FOR IMMEDIATE RELEASE
Sacramento-The California State Labor Commissioner today filed suit against Wal-Mart in the Superior Court of Sacramento County seeking all underpayments of overtime wages resulting from errors in the company's payroll processes. The errors in the calculation of required overtime payments to employees were first reported by Wal-Mart in early 2005. Most of the errors resulted in small amounts of underpayments to a large number of employees throughout the United States. The U.S Dept. of Labor (DOL) also filed suit today against Wal-Mart and immediately filed a nationwide settlement agreement regarding the overtime violations.
"Unlike the federal lawsuit, we have not agreed to a settlement of the California lawsuit" said Robert Jones, acting state labor commissioner. "While Wal-Mart has indicated its desire to pay all additional wages owed under California law, we will not agree to any settlement terms until state auditors have the opportunity to verify the accounting records relied upon by DOL officials and to examine additional records that relate to those issues that are subject to more stringent California statutes."
Wal-Mart voluntarily notified the California State Labor Commissioner of underpayment of overtime wages to approximately 50,000 California employees. Approximately 90% of these employees and former employees were underpaid in total amounts of less than $20.00 over the past 5 years. Wal-Mart further informed the state that it intended to correct the payroll calculation problems as quickly as possible and that it would pay all workers employed in California since Feb. 1, 2002 all wage amounts they may have been underpaid, no matter how small the amount. The Labor Commissioner's Office has been working with Wal-Mart to determine precisely how much is owed to these California employees. This will ensure that each employee is fully reimbursed for all wages that exceed what DOL determined to be owed under federal wage and hour laws.

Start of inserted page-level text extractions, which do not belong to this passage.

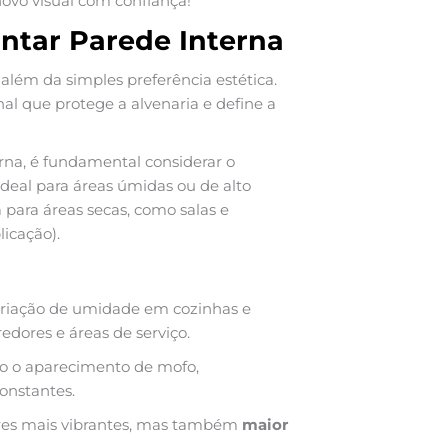
ovo visual com confiança!
intar Parede Interna
além da simples preferência estética.
al que protege a alvenaria e define a
erna, é fundamental considerar o
ideal para áreas úmidas ou de alto
 para áreas secas, como salas e
licação).
ariação de umidade em cozinhas e
edores e áreas de serviço.
omo o aparecimento de mofo,
onstantes.
ores mais vibrantes, mas também
maior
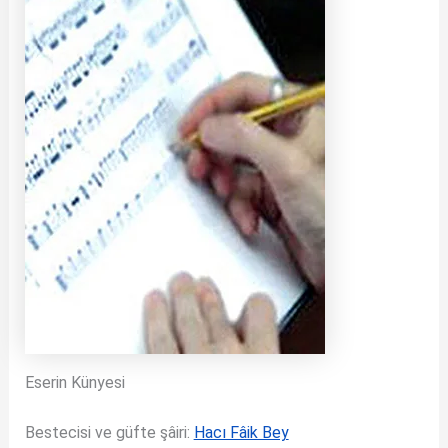
Eserin Künyesi
Bestecisi ve güfte şâiri:
Hacı Fâik Bey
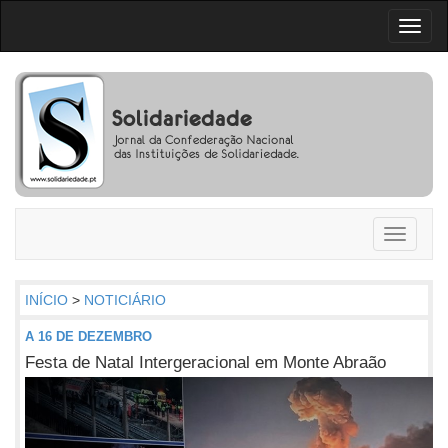
Toggl
naviga
Toggle
navigati
INÍCIO
>
NOTICIÁRIO
A 16 DE DEZEMBRO
Festa de Natal Intergeracional em Monte Abraão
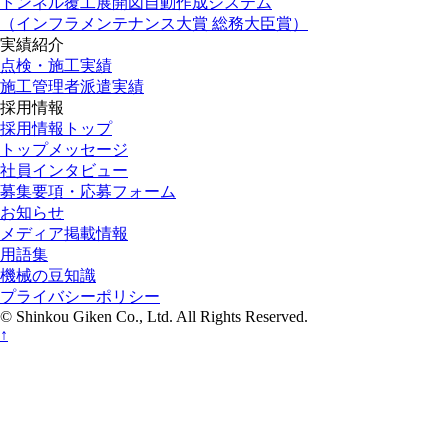
トンネル覆工展開図自動作成システム
（インフラメンテナンス大賞 総務大臣賞）
実績紹介
点検・施工実績
施工管理者派遣実績
採用情報
採用情報トップ
トップメッセージ
社員インタビュー
募集要項・応募フォーム
お知らせ
メディア掲載情報
用語集
機械の豆知識
プライバシーポリシー
© Shinkou Giken Co., Ltd. All Rights Reserved.
↑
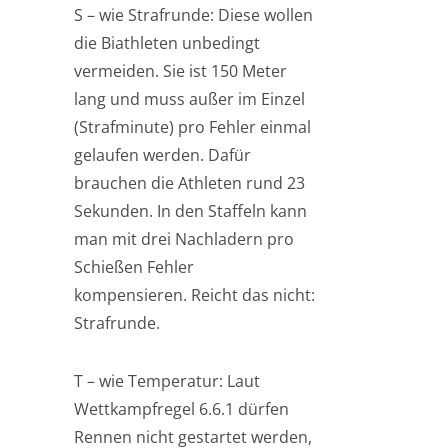
S – wie Strafrunde: Diese wollen
die Biathleten unbedingt
vermeiden. Sie ist 150 Meter
lang und muss außer im Einzel
(Strafminute) pro Fehler einmal
gelaufen werden. Dafür
brauchen die Athleten rund 23
Sekunden. In den Staffeln kann
man mit drei Nachladern pro
Schießen Fehler
kompensieren. Reicht das nicht:
Strafrunde.
T – wie Temperatur: Laut
Wettkampfregel 6.6.1 dürfen
Rennen nicht gestartet werden,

Wal-Mart also informed the Labor Commissioner that many employees received overpayment of wages as a result of the errors in the computer payroll program. However, Wal-Mart has indicated that they will not seek reimbursement of any overpayment to employees.
The State of California suit also seeks interest and penalties that may be owed to former Wal-Mart employees who were underpaid for their overtime work and who have since left employment with Wal-Mart. In addition, the California suit seeks penalties due to the State for the violation of specific wage and hour statutes and attorneys' fees.
At the present time, based on the information supplied by Wal-Mart, it is anticipated that any future settlement may exceed $2 Million in additional payments to affected California employees. The amounts may range from as little as $1.00 to several thousand dollars for a limited number of past employees. The audits necessary to verify accounting records may take some time as there are over four million individual payroll records of California employees.
"Our goal is to encourage voluntary compliance by all businesses," added Jones. "Wal-Mart's actions to resolve this issue go a long way to encourage all employers who may be out of compliance to work with us to regain compliance and to compensate employees for wages they may be owed."